▸ Your instructions: What lines in the data below mention the string "Para"? Copy them out.

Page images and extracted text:
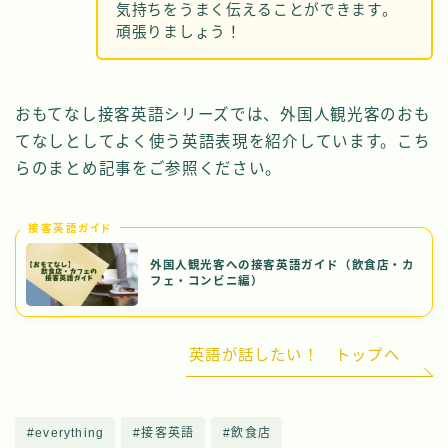
気持ちをうまく伝えることができます。
頑張りましょう！
おもてなし接客英語シリーズでは、外国人観光客のおも
てなしとしてよく使う英語表現を紹介しています。こち
らのまとめ記事をご参照ください。
接客英語ガイド
外国人観光客への接客英語ガイド（飲食店・カ
フェ・コンビニ編）
英語が話したい！ トップヘ
#everything
#接客英語
#飲食店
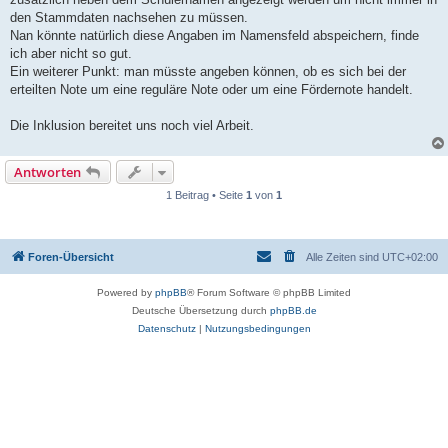
den Stammdaten nachsehen zu müssen.
Nan könnte natürlich diese Angaben im Namensfeld abspeichern, finde
ich aber nicht so gut.
Ein weiterer Punkt: man müsste angeben können, ob es sich bei der
erteilten Note um eine reguläre Note oder um eine Fördernote handelt.
Die Inklusion bereitet uns noch viel Arbeit.
Antworten
1 Beitrag • Seite
1
von
1
Foren-Übersicht
Alle Zeiten sind
UTC+02:00
Powered by
phpBB
® Forum Software © phpBB Limited
Deutsche Übersetzung durch
phpBB.de
Datenschutz
|
Nutzungsbedingungen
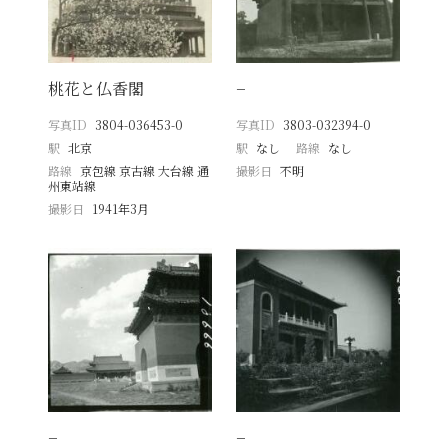
桃花と仏香閣
−
写真ID
3804-036453-0
写真ID
3803-032394-0
駅
北京
駅
なし
路線
なし
路線
京包線 京古線 大台線 通
撮影日
不明
州東站線
撮影日
1941年3月
−
−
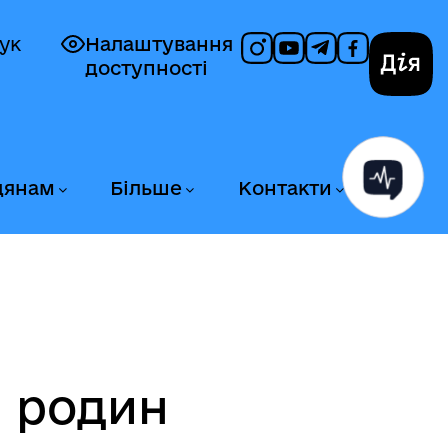
ук
Налаштування
доступності
Дія
дянам
Більше
Контакти
в родин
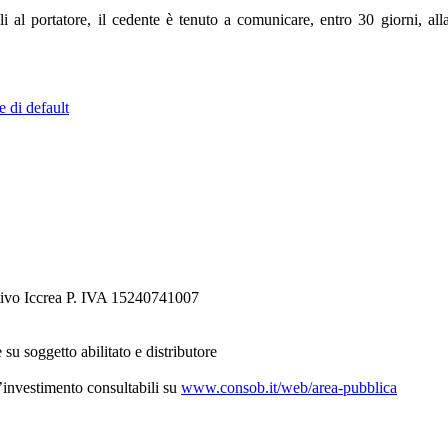
ali al portatore, il cedente è tenuto a comunicare, entro 30 giorni, alla
e di default
tivo Iccrea P. IVA 15240741007
 su soggetto abilitato e distributore
d’investimento consultabili su
www.consob.it/web/area-pubblica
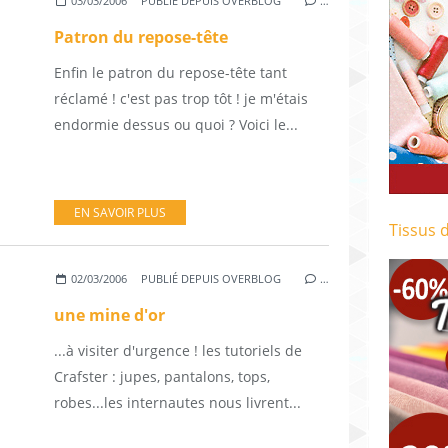
03/03/2006
PUBLIÉ DEPUIS OVERBLOG
…
Patron du repose-tête
Enfin le patron du repose-tête tant
réclamé ! c'est pas trop tôt ! je m'étais
endormie dessus ou quoi ? Voici le...
EN SAVOIR PLUS
Tissus 
02/03/2006
PUBLIÉ DEPUIS OVERBLOG
…
une mine d'or
...à visiter d'urgence ! les tutoriels de
Crafster : jupes, pantalons, tops,
robes...les internautes nous livrent...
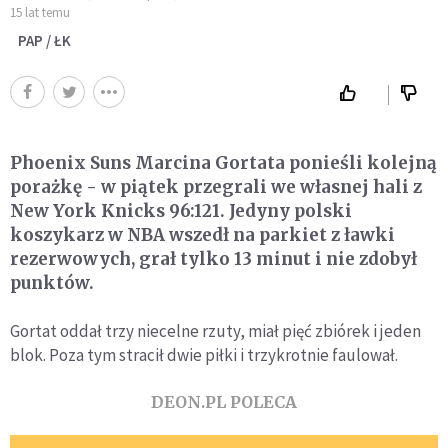
15 lat temu
PAP / ŁK
Phoenix Suns Marcina Gortata ponieśli kolejną
porażkę - w piątek przegrali we własnej hali z
New York Knicks 96:121. Jedyny polski
koszykarz w NBA wszedł na parkiet z ławki
rezerwowych, grał tylko 13 minut i nie zdobył
punktów.
Gortat oddał trzy niecelne rzuty, miał pięć zbiórek i jeden
blok. Poza tym stracił dwie piłki i trzykrotnie faulował.
DEON.PL POLECA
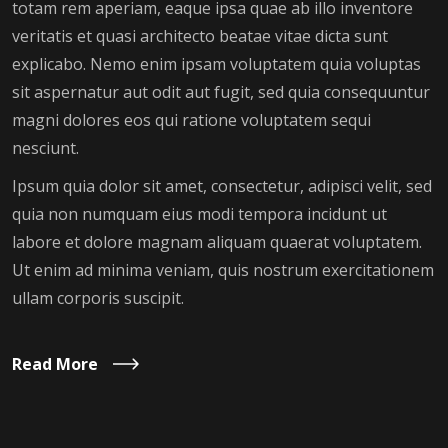
totam rem aperiam, eaque ipsa quae ab illo inventore
veritatis et quasi architecto beatae vitae dicta sunt
explicabo. Nemo enim ipsam voluptatem quia voluptas
sit aspernatur aut odit aut fugit, sed quia consequuntur
magni dolores eos qui ratione voluptatem sequi
nesciunt.
Ipsum quia dolor sit amet, consectetur, adipisci velit, sed
quia non numquam eius modi tempora incidunt ut
labore et dolore magnam aliquam quaerat voluptatem.
Ut enim ad minima veniam, quis nostrum exercitationem
ullam corporis suscipit.
Read More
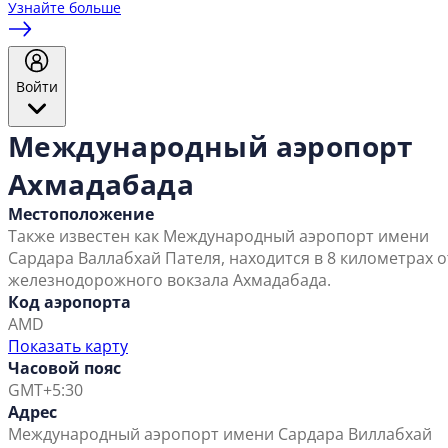
Узнайте больше
Войти
Международный аэропорт
Ахмадабада
Местоположение
Также известен как Международный аэропорт имени
Сардара Валлабхай Пателя, находится в 8 километрах о
железнодорожного вокзала Ахмадабада.
Код аэропорта
AMD
Показать карту
Часовой пояс
GMT+5:30
Адрес
Международный аэропорт имени Сардара Виллабхай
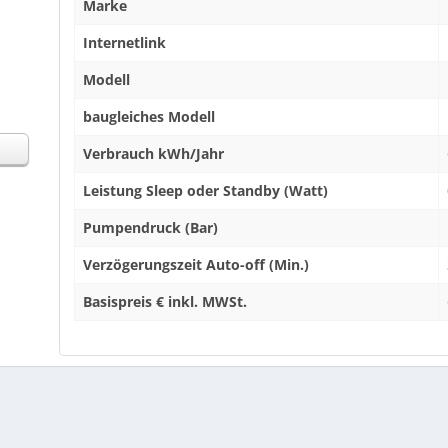
Marke
Internetlink
Modell
baugleiches Modell
Verbrauch kWh/Jahr
Leistung Sleep oder Standby (Watt)
Pumpendruck (Bar)
Verzögerungszeit Auto-off (Min.)
Basispreis € inkl. MWSt.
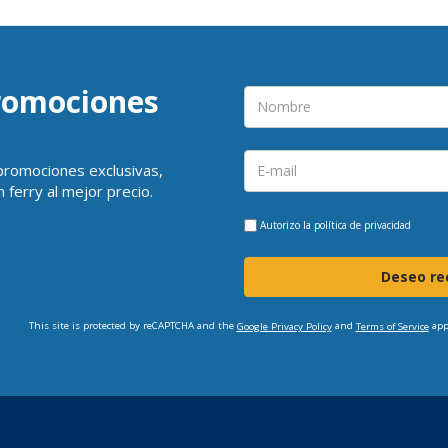
promociones
 promociones exclusivas,
 ferry al mejor precio.
Autorizo la
política de privacidad
Deseo rec
This site is protected by reCAPTCHA and the
and
app
Google Privacy Policy
Terms of Service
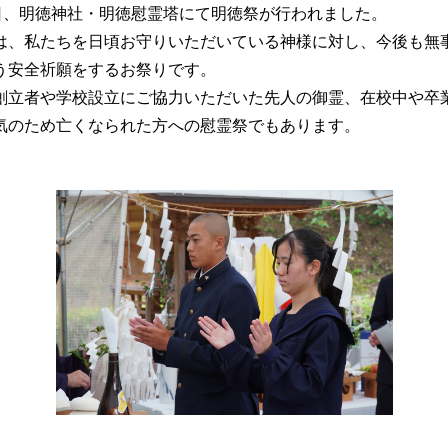
7日、明徳神社・明徳慰霊塔にて明徳祭が行われました。
は、私たちを日頃お守りいただいている神様に対し、今後も無
う安全祈願をするお祭りです。
創立者や学校設立にご協力いただいた先人の御霊、在校中や卒
気のため亡くなられた方への慰霊祭でもあります。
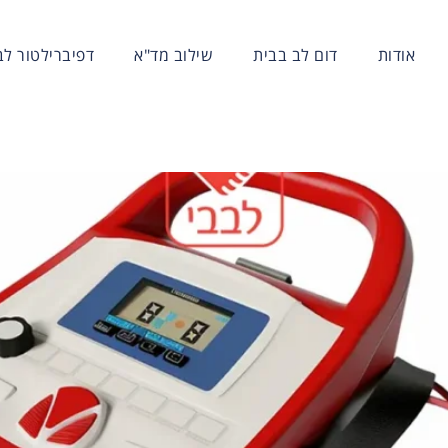
אודות
דום לב בבית
שילוב מד"א
דפיברילטור לבנ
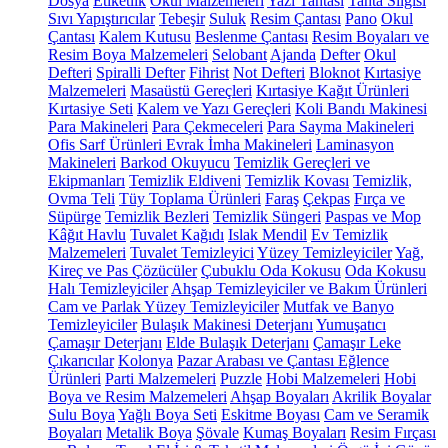
Dosya
Etiketlik
Okul Malzemeleri
Yazı Tahtası
Tahta Silgisi
Sıvı Yapıştırıcılar
Tebeşir
Suluk
Resim Çantası
Pano
Okul
Çantası
Kalem Kutusu
Beslenme Çantası
Resim Boyaları ve
Resim Boya Malzemeleri
Selobant
Ajanda
Defter
Okul
Defteri
Spiralli Defter
Fihrist
Not Defteri
Bloknot
Kırtasiye
Malzemeleri
Masaüstü Gereçleri
Kırtasiye Kağıt Ürünleri
Kırtasiye Seti
Kalem ve Yazı Gereçleri
Koli Bandı Makinesi
Para Makineleri
Para Çekmeceleri
Para Sayma Makineleri
Ofis Sarf Ürünleri
Evrak İmha Makineleri
Laminasyon
Makineleri
Barkod Okuyucu
Temizlik Gereçleri ve
Ekipmanları
Temizlik Eldiveni
Temizlik Kovası
Temizlik,
Ovma Teli
Tüy Toplama Ürünleri
Faraş
Çekpas
Fırça ve
Süpürge
Temizlik Bezleri
Temizlik Süngeri
Paspas ve Mop
Kâğıt Havlu
Tuvalet Kağıdı
Islak Mendil
Ev Temizlik
Malzemeleri
Tuvalet Temizleyici
Yüzey Temizleyiciler
Yağ,
Kireç ve Pas Çözücüler
Çubuklu Oda Kokusu
Oda Kokusu
Halı Temizleyiciler
Ahşap Temizleyiciler ve Bakım Ürünleri
Cam ve Parlak Yüzey Temizleyiciler
Mutfak ve Banyo
Temizleyiciler
Bulaşık Makinesi Deterjanı
Yumuşatıcı
Çamaşır Deterjanı
Elde Bulaşık Deterjanı
Çamaşır Leke
Çıkarıcılar
Kolonya
Pazar Arabası ve Çantası
Eğlence
Ürünleri
Parti Malzemeleri
Puzzle
Hobi Malzemeleri
Hobi
Boya ve Resim Malzemeleri
Ahşap Boyaları
Akrilik Boyalar
Sulu Boya
Yağlı Boya Seti
Eskitme Boyası
Cam ve Seramik
Boyaları
Metalik Boya
Şövale
Kumaş Boyaları
Resim Fırçası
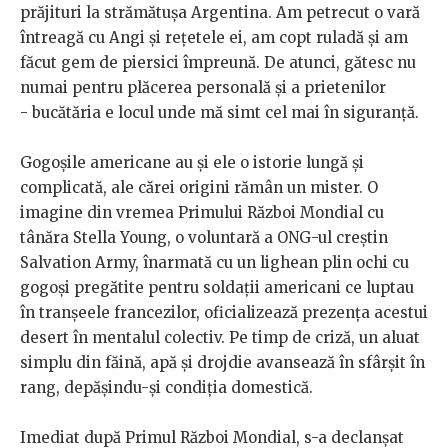
prăjituri la strămătușa Argentina. Am petrecut o vară
întreagă cu Angi și rețetele ei, am copt ruladă și am
făcut gem de piersici împreună. De atunci, gătesc nu
numai pentru plăcerea personală și a prietenilor
- bucătăria e locul unde mă simt cel mai în siguranță.
Gogoșile americane au și ele o istorie lungă și
complicată, ale cărei origini rămân un mister. O
imagine din vremea Primului Război Mondial cu
tânăra Stella Young, o voluntară a ONG-ul creștin
Salvation Army, înarmată cu un lighean plin ochi cu
gogoși pregătite pentru soldații americani ce luptau
în tranșeele francezilor, oficializează prezența acestui
desert în mentalul colectiv. Pe timp de criză, un aluat
simplu din făină, apă și drojdie avansează în sfârșit în
rang, depășindu-și condiția domestică.
Imediat după Primul Război Mondial, s-a declanșat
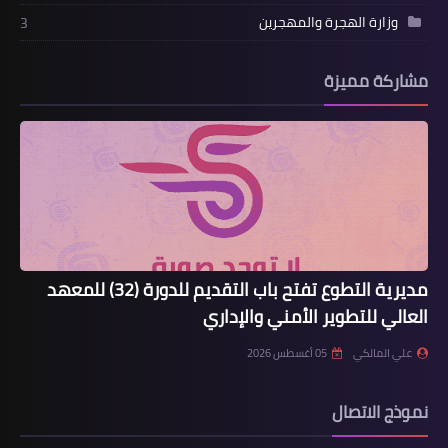
وزارة الهجرة والمهجرين
3
مشاركة مميزة
مديرية التطوع تفتح باب التقديم للدورة (32) للمعهد
العالي للتطوير الأمني والإداري
علي المالكي
05 أغسطس 2026
نموذج الاتصال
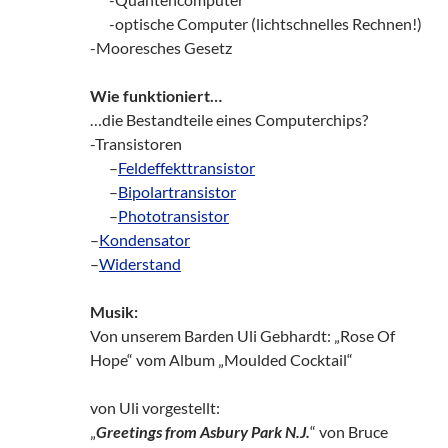
zz!
-optische Computer (lichtschnelles Rechnen!)
-Mooresches Gesetz
Wie funktioniert…
…die Bestandteile eines Computerchips?
-Transistoren
zz!
–
Feldeffekttransistor
zz!
–
Bipolartransistor
zz!
–
Phototransistor
–
Kondensator
–
Widerstand
Musik:
Von unserem Barden Uli Gebhardt: „Rose Of
Hope“ vom Album „Moulded Cocktail“
von Uli vorgestellt:
„
Greetings from Asbury Park N.J.
“ von Bruce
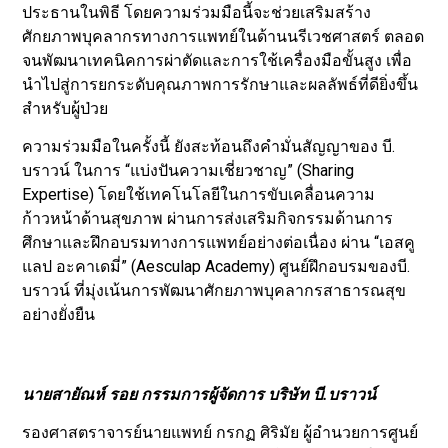
ประธานในพิธี โดยความร่วมมือนี้จะช่วยเสริมสร้าง
ศักยภาพบุคลากรทางการแพทย์ในด้านนรีเวชศาสตร์ ตลอด
จนพัฒนาเทคนิคการผ่าตัดและการใช้เครื่องมือขั้นสูง เพื่อ
นำไปสู่การยกระดับคุณภาพการรักษาและผลลัพธ์ที่ดียิ่งขึ้น
สำหรับผู้ป่วย
ความร่วมมือในครั้งนี้ ยังสะท้อนถึงคำมั่นสัญญาของ บี.
บราวน์ ในการ “แบ่งปันความเชี่ยวชาญ” (Sharing
Expertise) โดยใช้เทคโนโลยีในการขับเคลื่อนความ
ก้าวหน้าด้านสุขภาพ ผ่านการส่งเสริมกิจกรรมด้านการ
ศึกษาและฝึกอบรมทางการแพทย์อย่างต่อเนื่อง ผ่าน “เอสคู
แลป อะคาเดมี่” (Aesculap Academy) ศูนย์ฝึกอบรมของบี.
บราวน์ ที่มุ่งเน้นการพัฒนาศักยภาพบุคลากรสาธารณสุข
อย่างยั่งยืน
นายสายัณห์ รอย กรรมการผู้จัดการ บริษัท บี.บราวน์
รองศาสตราจารย์นายแพทย์ กรกฏ ศิริมัย ผู้อำนวยการศูนย์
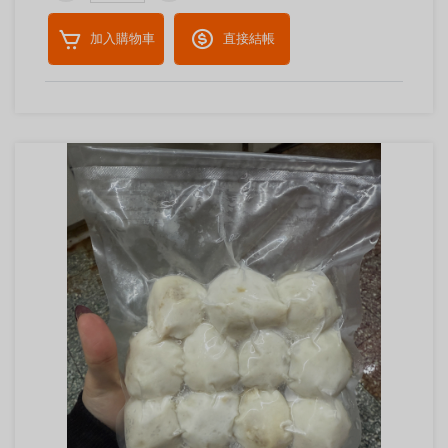
加入購物車
直接結帳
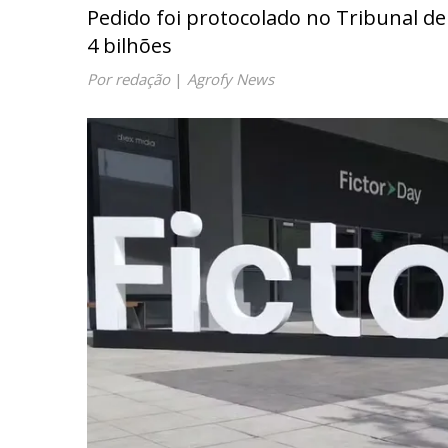
Pedido foi protocolado no Tribunal de
4 bilhões
Por redação
|
Agrofy News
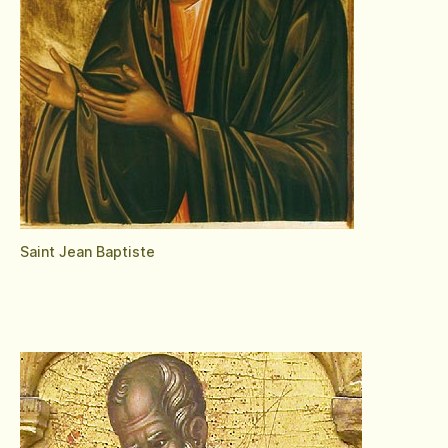
Saint Jean Baptiste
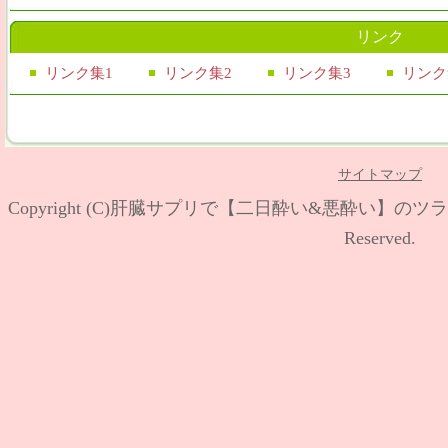
リンク
リンク集1
リンク集2
リンク集3
リンク
サイトマップ
Copyright (C)
肝臓サプリで【二日酔い&悪酔い】のツラ
Reserved.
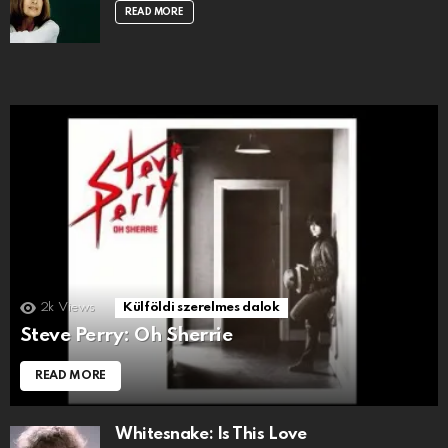
READ MORE
2k
Views
Külföldi szerelmes dalok
Steve Perry: Oh Sherrie
READ MORE
Whitesnake: Is This Love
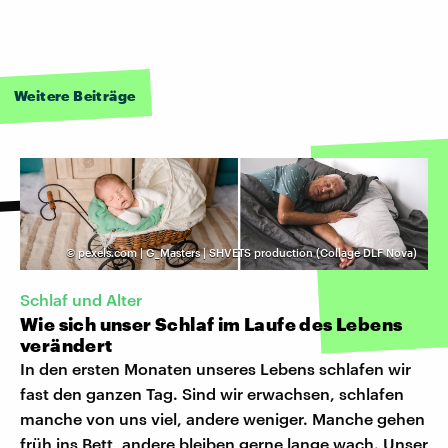
Weitere Beiträge
©
pexels.com | G_Masters | SHVETS production (Collage DLF Nova)
Schlaf und Alter
Wie sich unser Schlaf im Laufe des Lebens
verändert
In den ersten Monaten unseres Lebens schlafen wir
fast den ganzen Tag. Sind wir erwachsen, schlafen
manche von uns viel, andere weniger. Manche gehen
früh ins Bett, andere bleiben gerne lange wach. Unser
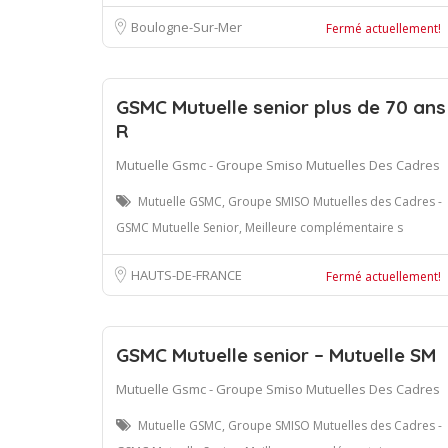
Boulogne-Sur-Mer
Fermé actuellement!
GSMC Mutuelle senior plus de 70 ans
R
Mutuelle Gsmc - Groupe Smiso Mutuelles Des Cadres
Mutuelle GSMC, Groupe SMISO Mutuelles des Cadres -
GSMC Mutuelle Senior, Meilleure complémentaire s
HAUTS-DE-FRANCE
Fermé actuellement!
GSMC Mutuelle senior – Mutuelle SM
Mutuelle Gsmc - Groupe Smiso Mutuelles Des Cadres
Mutuelle GSMC, Groupe SMISO Mutuelles des Cadres -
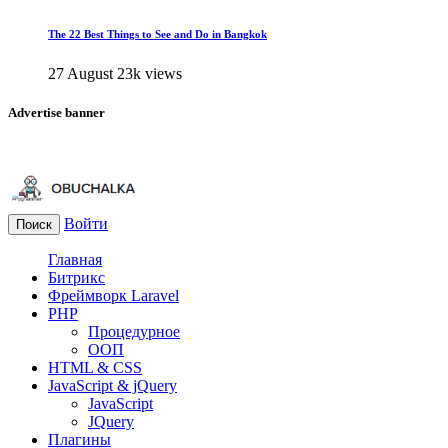
The 22 Best Things to See and Do in Bangkok
27 August
23k views
Advertise banner
Войти
Поиск
Главная
Битрикс
Фреймворк Laravel
PHP
Процедурное
ООП
HTML & CSS
JavaScript & jQuery
JavaScript
JQuery
Плагины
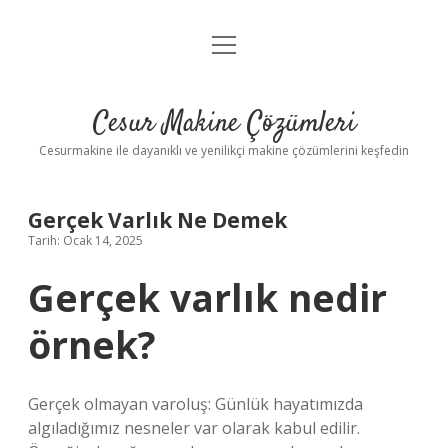
menüyü
Anasayfa
aç
Gizlilik Politikası
Cesur Makine Çözümleri
Yasal Uyarı
Cesurmakine ile dayanıklı ve yenilikçi makine çözümlerini keşfedin
Gerçek Varlık Ne Demek
Tarih: Ocak 14, 2025
Gerçek varlık nedir
örnek?
Gerçek olmayan varoluş: Günlük hayatımızda
algıladığımız nesneler var olarak kabul edilir.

▸ Response area:
Para Makineleri
Para Çekmeceleri
Para Sayma Makineleri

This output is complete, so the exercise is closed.